• _What is required_
Lines outside the range are not wanted. Give again exactly the lines between the line holding "Aquasense Douchegoot Klimop 60cm Zwart" and the line holding "Op voorraad", inclusive, from the listing below.

• _Supplied material_

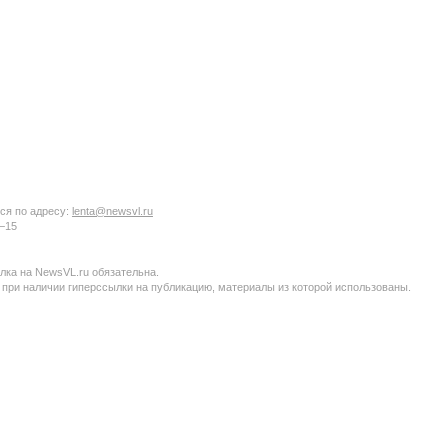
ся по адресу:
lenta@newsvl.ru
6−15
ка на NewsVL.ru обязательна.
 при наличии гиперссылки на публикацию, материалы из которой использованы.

--

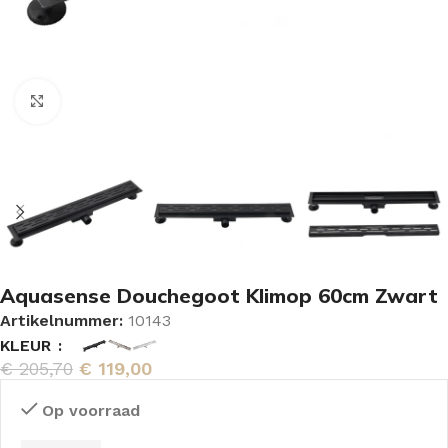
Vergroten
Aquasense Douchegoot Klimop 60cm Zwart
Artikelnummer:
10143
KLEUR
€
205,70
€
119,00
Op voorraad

---

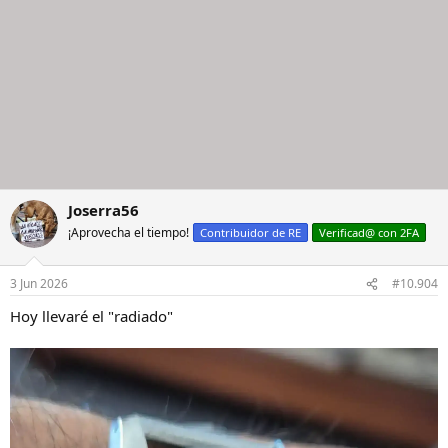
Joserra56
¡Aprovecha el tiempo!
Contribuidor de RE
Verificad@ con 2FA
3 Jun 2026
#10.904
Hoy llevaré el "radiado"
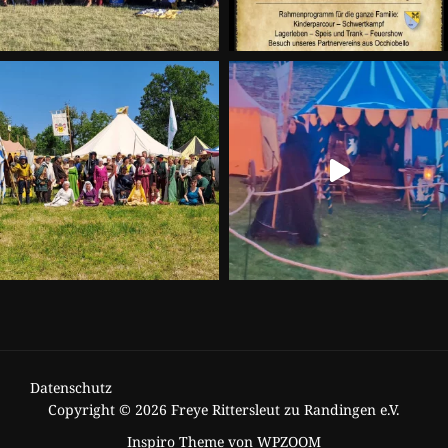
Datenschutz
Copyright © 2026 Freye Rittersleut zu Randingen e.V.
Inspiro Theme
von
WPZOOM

• _Output for this exercise_
Aquasense Douchegoot Klimop 60cm Zwart
Artikelnummer:
10143
KLEUR
€
205,70
€
119,00
Op voorraad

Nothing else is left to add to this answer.